Düzenli uyku, dengeli beslenme ve üzerinizdeki fazla stresi atmanıza destek olacak yöntemler yorgunluk hissinizin de azalmasına yardımcı olur. 

AŞIRI KAYGILIDIR

Kaygılar ve endişeler tükenmiş insanlarda görülen en önemli özelliklerden biridir. 

Yaşama karşı negatif düşünceler kendini kaygıya ve korkulara bırakır. 

Her an kötü bir şeyler olabileceğini düşünmek, her an bir sorun yaşayabileceğine düşünmek kaygının en belirgin yanlarıdır. 

Kaygı ilerleyen aşamalarda, psikolojik bir hastalık olan anksiyeteye doğru ilerler. Tekrar eden paranoyak ve negatif düşünceler, herhangi bir tetikleyicinin ardından gelen aşırı kaygı , sebepsiz rahatsız edici bir panik hali ve bunun getirdiği fiziksel zorluklar anksiyete atağının belirtileri arasında sayılabilir.

Kaygıyı azaltabilecek bazı çözümlere göz atın; 

ANİ ÖFKE PATLAMALARI YAŞAR

Olumlu duygular kadar normal olan öfkenin kontrol edilemediği ve bu duygunun aşırı bir şekilde dışarıya yansıtıldığı durumlar ise öfke nöbeti olarak tanımlanır. Ani öfke patlamaları tükenmiş insanlarda sık görülen bir sorundur.

Şiddetli öfke sonucu gösterilen tepkiler; kısıtlanma, engellenme, haksızlığa uğrama gibi nedenlerle ortaya çıkabilir.

Öfke kontrolünü sağlamak doğru yöntemlerle oldukça kolaydır. Eğer ani bir öfke nöbeti yaşıyorsanız ve kan beyninize sıçradıysa kısa bir süreliğine de olsa kendinize vakit ayırın ve diyaframınızdan derin bir nefes alın. Kendinize “rahatla”, “sinirlenecek bir şey yok”, “sakinleş” gibi rahatlatıcı telkinlerde bulunun.

DUYGUSAL OLARAK ACI ÇEKER

Duygusal acıyı egomuzun yaralanması, yalnızlık, olduğumuz gibi sevilebilir ve yeterli hissetmeme hali olarak tanımlayabiliriz.

Tükenmişlik hissi, yoğun duygusal acı ile birlikte gelir.

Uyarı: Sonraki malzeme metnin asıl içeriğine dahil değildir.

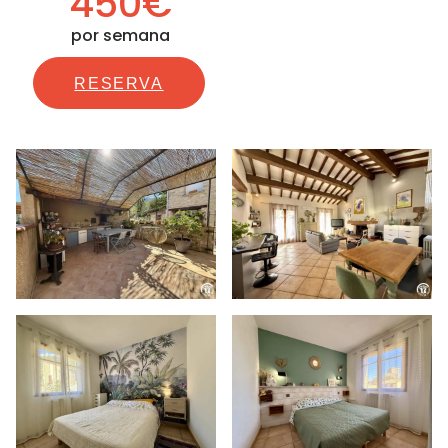
450€
por semana
RESERVA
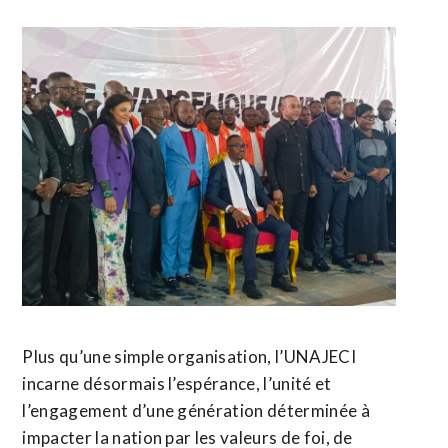
Plus qu’une simple organisation, l’UNAJECI
incarne désormais l’espérance, l’unité et
l’engagement d’une génération déterminée à
impacter la nation par les valeurs de foi, de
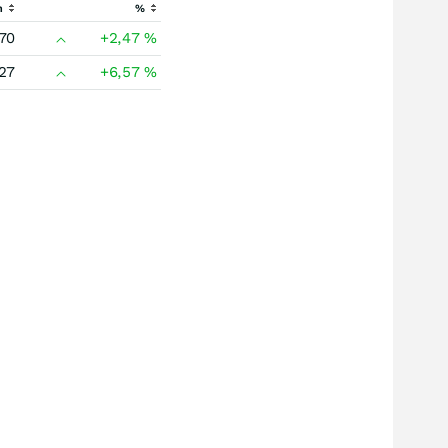
h
%
70
+2,47
%
27
+6,57
%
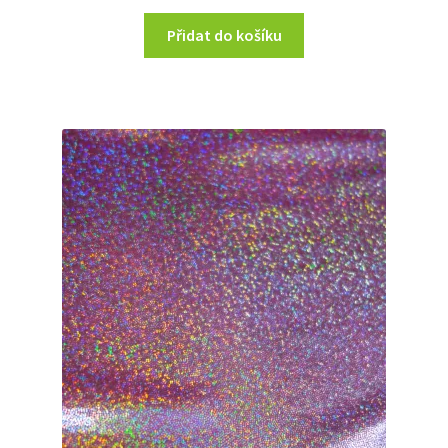
Přidat do košíku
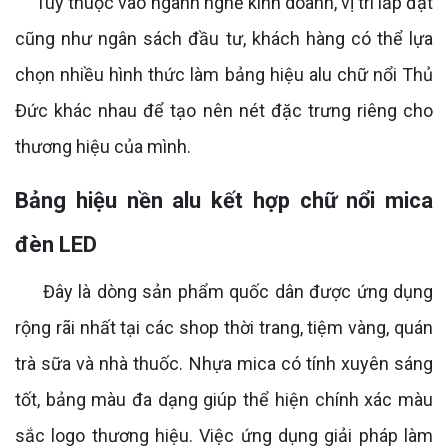
Tùy thuộc vào ngành nghề kinh doanh, vị trí lắp đặt
cũng như ngân sách đầu tư, khách hàng có thể lựa
chọn nhiều hình thức làm bảng hiệu alu chữ nổi Thủ
Đức khác nhau để tạo nên nét đặc trưng riêng cho
thương hiệu của mình.
Bảng hiệu nền alu kết hợp chữ nổi mica
đèn LED
Đây là dòng sản phẩm quốc dân được ứng dụng
rộng rãi nhất tại các shop thời trang, tiệm vàng, quán
trà sữa và nhà thuốc. Nhựa mica có tính xuyên sáng
tốt, bảng màu đa dạng giúp thể hiện chính xác màu
sắc logo thương hiệu. Việc ứng dụng giải pháp làm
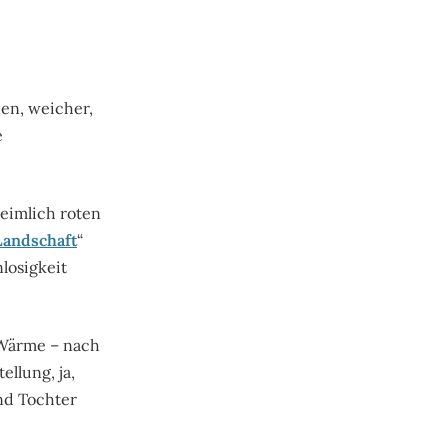
en, weicher,
e
eimlich roten
Landschaft
“
losigkeit
 Wärme – nach
llung, ja,
nd Tochter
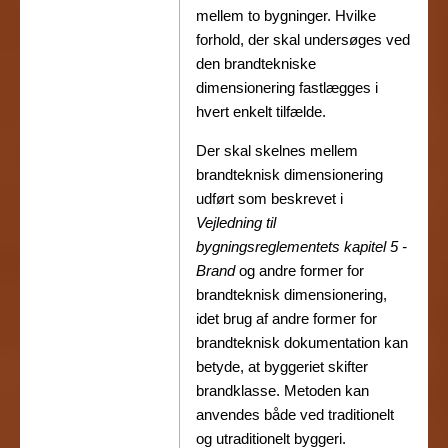
mellem to bygninger. Hvilke
forhold, der skal undersøges ved
den brandtekniske
dimensionering fastlægges i
hvert enkelt tilfælde.
Der skal skelnes mellem
brandteknisk dimensionering
udført som beskrevet i
Vejledning til
bygningsreglementets kapitel 5 -
Brand
og andre former for
brandteknisk dimensionering,
idet brug af andre former for
brandteknisk dokumentation kan
betyde, at byggeriet skifter
brandklasse. Metoden kan
anvendes både ved traditionelt
og utraditionelt byggeri.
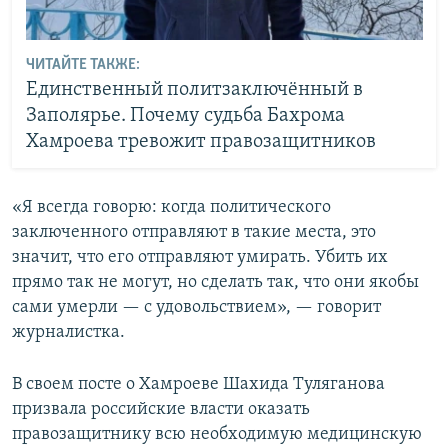
ЧИТАЙТЕ ТАКЖЕ:
Единственный политзаключённый в
Заполярье. Почему судьба Бахрома
Хамроева тревожит правозащитников
«Я всегда говорю: когда политического
заключенного отправляют в такие места, это
значит, что его отправляют умирать. Убить их
прямо так не могут, но сделать так, что они якобы
сами умерли — с удовольствием», — говорит
журналистка.
В своем посте о Хамроеве Шахида Туляганова
призвала российские власти оказать
правозащитнику всю необходимую медицинскую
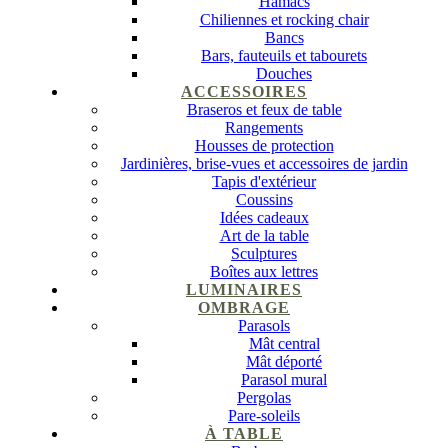
Hamacs
Chiliennes et rocking chair
Bancs
Bars, fauteuils et tabourets
Douches
ACCESSOIRES
Braseros et feux de table
Rangements
Housses de protection
Jardinières, brise-vues et accessoires de jardin
Tapis d'extérieur
Coussins
Idées cadeaux
Art de la table
Sculptures
Boîtes aux lettres
LUMINAIRES
OMBRAGE
Parasols
Mât central
Mât déporté
Parasol mural
Pergolas
Pare-soleils
À TABLE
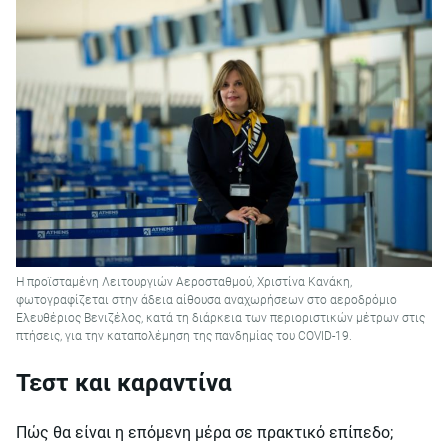
Η προϊσταμένη Λειτουργιών Αεροσταθμού, Χριστίνα Κανάκη,
φωτογραφίζεται στην άδεια αίθουσα αναχωρήσεων στο αεροδρόμιο
Ελευθέριος Βενιζέλος, κατά τη διάρκεια των περιοριστικών μέτρων στις
πτήσεις, για την καταπολέμηση της πανδημίας του COVID-19.
Τεστ και καραντίνα
Πώς θα είναι η επόμενη μέρα σε πρακτικό επίπεδο;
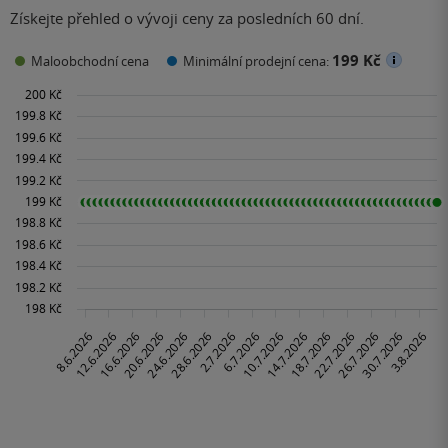
Získejte přehled o vývoji ceny za posledních 60 dní.
199 Kč
Maloobchodní cena
Minimální prodejní cena:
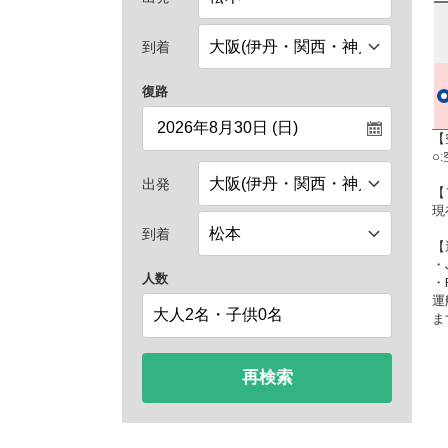
到着
復路
【
○
出発
【
現
到着
【
・
人数
・
運
ま
再検索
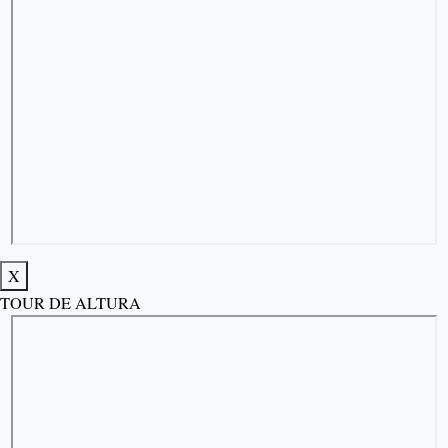
X
TOUR DE ALTURA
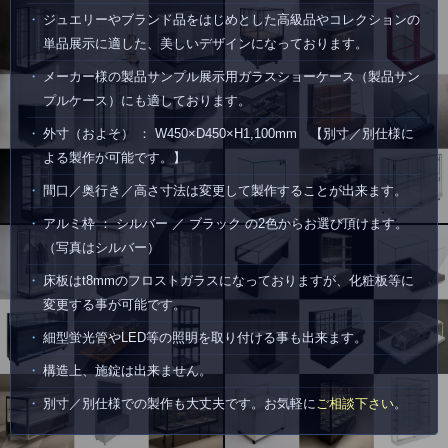
ジュエリーやブランド品をはじめとした高級品やコレクションの
単品展示に適した、美しいデザインになっております。
メーカー様の製品サンプル展示用ガラスショーケース（製品サン
プルケース）にも適しております。
外寸（およそ） ： W450×D450×H1,100mm 【別寸／別仕様に
よる製作が可能です。】
間口／奥行き／高さ寸法は変更して製作することが出来ます。
アルミ枠 ： シルバー ／ ブラック の2色からお選び頂けます。
（写真はシルバー）
床板はt8mmのフロストガラスになっておりますが、化粧板等に
変更する事が可能です。
細型蛍光管やLED等の照明を取り付ける事も出来ます。
構造上、施錠は出来ません。
別寸／別仕様での製作も大丈夫です。お気軽に
ご相談下さい
。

Olan biten hiç bir şey size yeterli gelmez. Yaşadığınız olaylardan bağımsız olarak yoğun ve derinden bir acı ve üzüntü hissedersiniz. 

Bu konudaki yapılacak en önemli davranışlardan birisi zamana bırakmak, aklına geldikçe bir dostla paylaşmak veya bu duyguları kendi kendine itiraf etmektir. Farklı meşguliyetler bulmak, zihni sürekli aynı acıyı yaşamaktan uzaklaştırır.